Monday, October 24, 2011
Grand Ballroom AB (Hyatt Regency Chicago)
Poster Board # 21
(ESP) Applied Health Economics, Services, and Policy Research

Candidate for the Lee B. Lusted Student Prize Competition


Kimberly K. Ma, MD1, Maria I. Rodriguez, MD, MPH1, Yvonne Cheng, MD, MPH2, Mary E. Norton, MD3 and Aaron B. Caughey, MD, MPP, MPH, PhD4, (1)Oregon Health and Science University, Portland, OR, (2)University of California, San Francisco, CA, (3)Stanford University, Stanford, CA, (4)Oregon Health & Sciences University, Portland, OR

Purpose:    To determine whether cell free fetal DNA (cffDNA) testing should replace antenatal rhesus immune globulin (RhIG) administration as the standard of care in Rhesus D (RhD) negative women.

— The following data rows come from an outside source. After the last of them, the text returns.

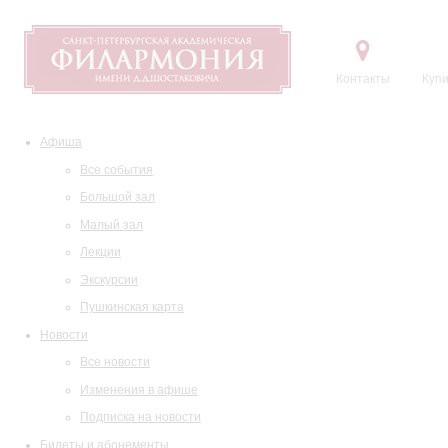
Контакты
Купи
Афиша
Все события
Большой зал
Малый зал
Лекции
Экскурсии
Пушкинская карта
Новости
Все новости
Изменения в афише
Подписка на новости
Билеты и абонементы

Methods:    A decision analytic model was designed to compare use of cffDNA testing versus antenatal RhIG.  Women who were RhD negative, unsensitized, and in a first pregnancy with unknown partner blood type were the basis of the model.  Our primary outcome was maternal risk of alloimmunization to RhD in the pregnancy. Sensitivity and specificity of FFD testing were obtained from a meta-analysis and reported as 0.954 (95%CI 0.906-0.978) and 0.986 (95%CI 0.964-0.995) respectively.  From the same meta-analysis, positive predictive value was 0.972 and negative predictive value was 0.969.  Univariate and bivariate sensitivity analyses, as well as Monte Carlo simulation and threshold analyses, were performed.

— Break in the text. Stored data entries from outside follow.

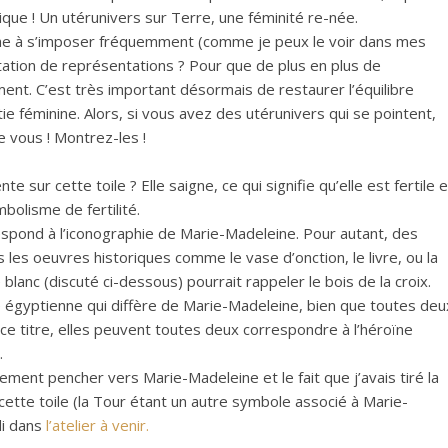
ique ! Un utérunivers sur Terre, une féminité re-née.
rche à s’imposer fréquemment (comme je peux le voir dans mes
ntation de représentations ? Pour que de plus en plus de
t. C’est très important désormais de restaurer l’équilibre
tie féminine. Alors, si vous avez des utérunivers qui se pointent,
e vous ! Montrez-les !
sur cette toile ? Elle saigne, ce qui signifie qu’elle est fertile e
olisme de fertilité.
espond à l’iconographie de Marie-Madeleine. Pour autant, des
es oeuvres historiques comme le vase d’onction, le livre, ou la
blanc (discuté ci-dessous) pourrait rappeler le bois de la croix.
e égyptienne qui diffère de Marie-Madeleine, bien que toutes deu
ce titre, elles peuvent toutes deux correspondre à l’héroïne
.
ement pencher vers Marie-Madeleine et le fait que j’avais tiré la
 cette toile (la Tour étant un autre symbole associé à Marie-
i dans
l’atelier à venir.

Results:    Rhesus immune globulin administration is the most effective strategy for preventing alloimmunzation. In a population of 1000 Rhesus negative women, 13 sensitizations would occur with utilization of cffDNA screening for fetal Rhesus type.  However, 0.6 sensitizations would occur per 1000 women with routine antenatal administration of antenatal RhIG.  Varying the sensitivity of the cffDNA test changed the rate of alloimmunization.  Nevertheless, even if a cffDNA test had 100% sensitivity, there was still a higher rate of alloimmunzation compared to standard RhIG.  We varied the probability of having an Rh positive fetus from 0 to 1 to account for heterozygosity of Rh in different populations. Our results remained consistent across all probabilities of fetal Rh status.

Conclusion:    Adoption of cell fetal free DNA testing in lieu of antenatal rhesus immunoglobulin as the standard of care would result in a 20 fold increase in alloimmunization among RhD negative women.